§ What is required: What lines below contain the string "Lyon"? List them all.

§ Listed records:
• • • • •

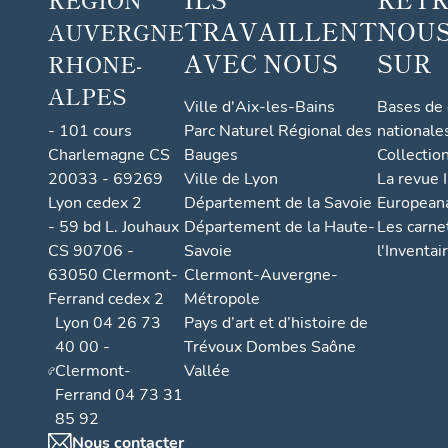
TRAVAILLENT
NOUS
AUVERGNE
AVEC NOUS
SUR
RHONE-
ALPES
Ville d'Aix-les-Bains
Bases de
- 101 cours
Parc Naturel Régional des
nationale
Charlemagne CS
Bauges
Collectio
20033 - 69269
Ville de Lyon
La revue I
Lyon cedex 2
Département de la Savoie
European
- 59 bd L. Jouhaux
Département de la Haute-
Les carne
CS 90706 -
Savoie
l'Inventai
63050 Clermont-
Clermont-Auvergne-
Ferrand cedex 2
Métropole
Lyon 04 26 73
Pays d’art et d’histoire de
40 00 -
Trévoux Dombes Saône
Clermont-
Vallée
Ferrand 04 73 31
85 92
Nous contacter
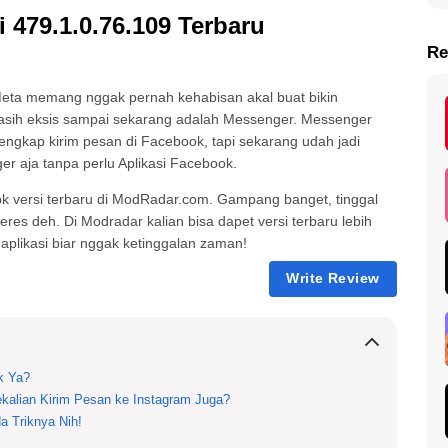
479.1.0.76.109 Terbaru
Re
eta memang nggak pernah kehabisan akal buat bikin
asih eksis sampai sekarang adalah Messenger. Messenger
engkap kirim pesan di Facebook, tapi sekarang udah jadi
ger aja tanpa perlu Aplikasi Facebook.
pk versi terbaru di ModRadar.com. Gampang banget, tinggal
beres deh. Di Modradar kalian bisa dapet versi terbaru lebih
aplikasi biar nggak ketinggalan zaman!
Write Review
k Ya?
alian Kirim Pesan ke Instagram Juga?
 Triknya Nih!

• • • • •

§ Result of the exercise:
Ville de Lyon
Lyon cedex 2
Lyon 04 26 73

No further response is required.